Sociology memo: Intelligent Machines
It's a sad thing that people don't seem to be able to see science fiction happening in real life. Horgan starts with the ``I'm 54'', as if that makes a difference on his opinion of this matter, but does reveal his likely generational bias. He even uses the rhetoric claim that ``they're all men'', which is a falsehood as an absolute statement. There are in fact women, even if he's never seen one.There are three ``flavors'' of the Singularity (link): Accelerating Change is advocated by Kurzweil, with the exponential increases leading to powerful technology where we can do full-brain emulation; Event Horizon is advocated by Vernor Vinge, where we are likely to either significantly improve human intelligence or create a new one, but then all bets are off for the future after that (``if you could predict a Grandmaster's moves in chess, you would be at least as smart as the Grandmaster''); the third type is Intelligence Explosion, advocated by Eliezer Yudkowsky, with the claim that when we create a recursively modifying intelligence, one of the things we can expect it to do is to improve its own intelligence and enter a positive feedback cycle that goes FOOM, ``like a chain of nuclear fissions gone critical.''
For the third type, basing the AI on the human brain isn't required or even desired.

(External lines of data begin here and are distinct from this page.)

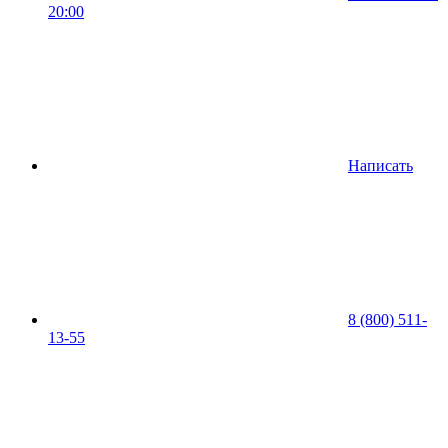
20:00
Написать
8 (800) 511-
13-55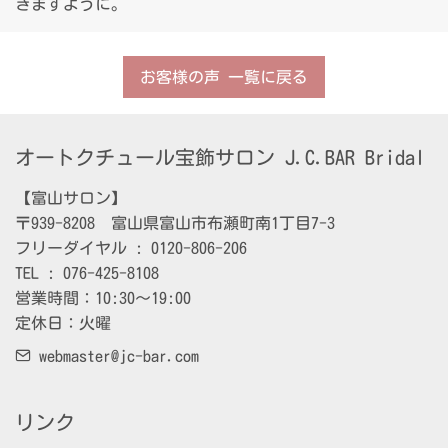
きますように。
お客様の声 一覧に戻る
オートクチュール宝飾サロン J.C.BAR Bridal
【富山サロン】

〒939-8208　富山県富山市布瀬町南1丁目7-3

フリーダイヤル : 0120-806-206

TEL : 076-425-8108

営業時間：10:30～19:00

定休日：火曜
webmaster@jc-bar.com
リンク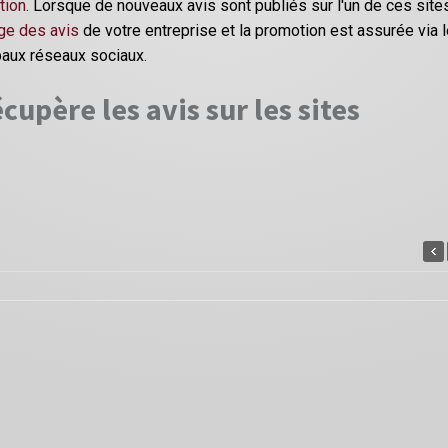
tion
. Lorsque de nouveaux avis sont publiés sur l'un de ces site
ge des avis
de votre entreprise et la promotion est assurée via 
paux réseaux sociaux.
cupère les avis sur les sites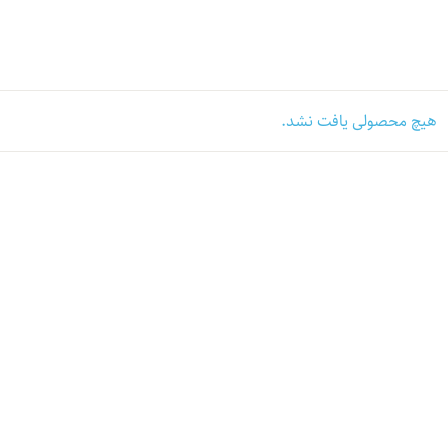
هیچ محصولی یافت نشد.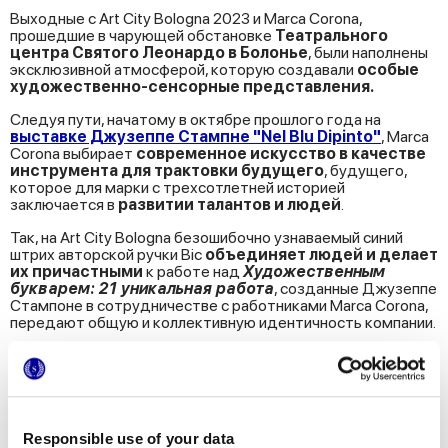
Выходные с Art City Bologna 2023 и Marca Corona,
прошедшие в чарующей обстановке
Театрального
центра Святого Леонардо в Болонье
, были наполнены
эксклюзивной атмосферой, которую создавали
особые
художественно-сенсорные представления.
Следуя пути, начатому в октябре прошлого года на
выставке Джузеппе Стампне "Nel Blu Dipinto"
, Marca
Corona выбирает
современное искусство в качестве
инструмента для трактовки будущего
, будущего,
которое для марки с трехсотлетней историей
заключается в
развитии талантов и людей
.
Так, на Art City Bologna безошибочно узнаваемый синий
штрих авторской ручки Bic
объединяет людей и делает
их причастными
к работе над
Художественным
букварем: 21 уникальная работа
, созданные Джузеппе
Стампоне в сотрудничестве с работниками Marca Corona,
передают общую и коллективную идентичность компании.
Responsible use of your data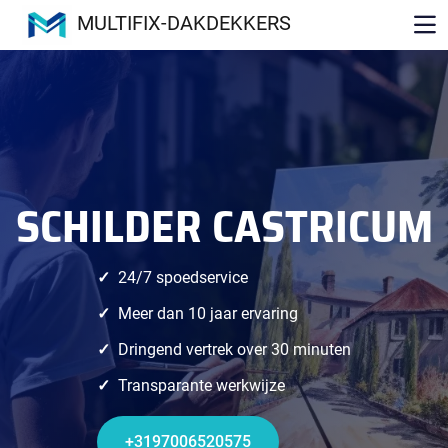
MULTIFIX-DAKDEKKERS
SCHILDER CASTRICUM
24/7 spoedservice
Meer dan 10 jaar ervaring
Dringend vertrek over 30 minuten
Transparante werkwijze
+3197006520575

Rather, a mathematical model for how intelligence works and how it can improve itself in a stable way is being worked on. Nevertheless, the human brain is fairly complex. But complexity is not an argument. In 1000 years, do these critics really believe no one will have figured out the brain? Look at what understanding science has given us in just the last 400 years! In 1000 years, only a catastrophic global extinction or severe extermination would make me consider the possibility of not reaching a point of intelligence improvement. At the very least, we should be able to trivially increase the speed of our brain neurons within these next few years. They only fire at around 60 Hz.
No One Knows What Science Doesn't Know. Just because mainstream scientists haven't figured out consciousness yet doesn't mean it's an inherently irreducibly complex phenomenon. Either it's an illusion, and a poorly defined one at that (I can't seem to find agreements for what consciousness itself is), or it's something physical that exists in the structure of our brains (but not in, say, the brains of dolphins?). As I already said, complexity is not an argument. Go back two hundred years and take the now well-established fundamental laws of quantum mechanics with you. You'll either get remarks like ``That's not true'', or ``Many-Worlds? That's too complex! Reality works with a singular global world!'' 200 years ago, Einstein still hadn't thrown out the intuitive notion of time and space we have. People would think you're crazy. In addition to QM, I believe I mentioned in a previous memo that once when Vitalism was popular, its advocates claimed that the phenomenon of life was forever beyond the reach of science, so complex it was. Look where we are now.
Back to the third flavor of the Singularity: programming a Friendly AI. All that is missing is a specific piece of knowledge; the hardware we have now would be sufficient to run the software. For all we know, someone could have figured it out in a bunker already, screwed up with the Friendliness part, and in a week the AI will have solved the protein folding problem, will order some DNA synthesizing through internet services (which apparently have around 72 hour turn around times), and suddenly it will have full-blown molecular nanotechnology that it can use for whatever its purpose is. (Say, transforming all available matter in smiley faces because its human programmers told it to value ``happy humans'', where ``happy'' was interpreted as ``smiling''.)
This Horgan guy amazes me with his vehemence. As I see it, we should have less string theorists trying to be the next Einstein and more smart people working on the Friendly AI problem. Intelligence is more powerful than any technology we have yet created through intelligence. Our own intelligence is a hack, thrown together by evolution. I think we can do better.
As a parting remark, he tries to claim belief in the Singularity is on par with a religious belief. Right, just like Atheism is! I can take a joke, such as ``Rapture of the Nerds'', but people then seem to use that as an actual argument. It's not, and really, the comparison isn't there at all. The Singularity movement has rational, very smart people behind it, unlike religious leaders who ask for ignorance. The Singularity is entirely natural, no supernatural deities or phenomena have to be invoked. The Singularity isn't certain, and any believer should be worried about potential existential risks that could very well happen before or after (thanks to anything from nuclear to nanotechnological war, to a bad AI design). The Singularity is human-caused, we're not waiting around for some external being to do it for us. Unlike the rapture, a successful Singularity isn't one that will benefit just the nerds who believed in it. The rapture puts forth the idea that only good Christians are going to benefit, the rest of us be damned. The Singularity is not a revenge fantasy, it's an idea for improving the human condition. There are no religious ceremonies attached (just like there are no religious ceremonies attached to being an Atheist). Lastly, only those who haven't read up on the subject believe we'll create an AI that thinks remarkably similar to humans, just like characterizations of God appear. No, mind design space is huge. We're likely to get a very alien mind. The important part is plucking one out of the design space that is friendly toward humans, and as a valid criticism toward the Singularity people, not enough are focusing on this problem. Greater intelligence does not automatically transform into greater compassion.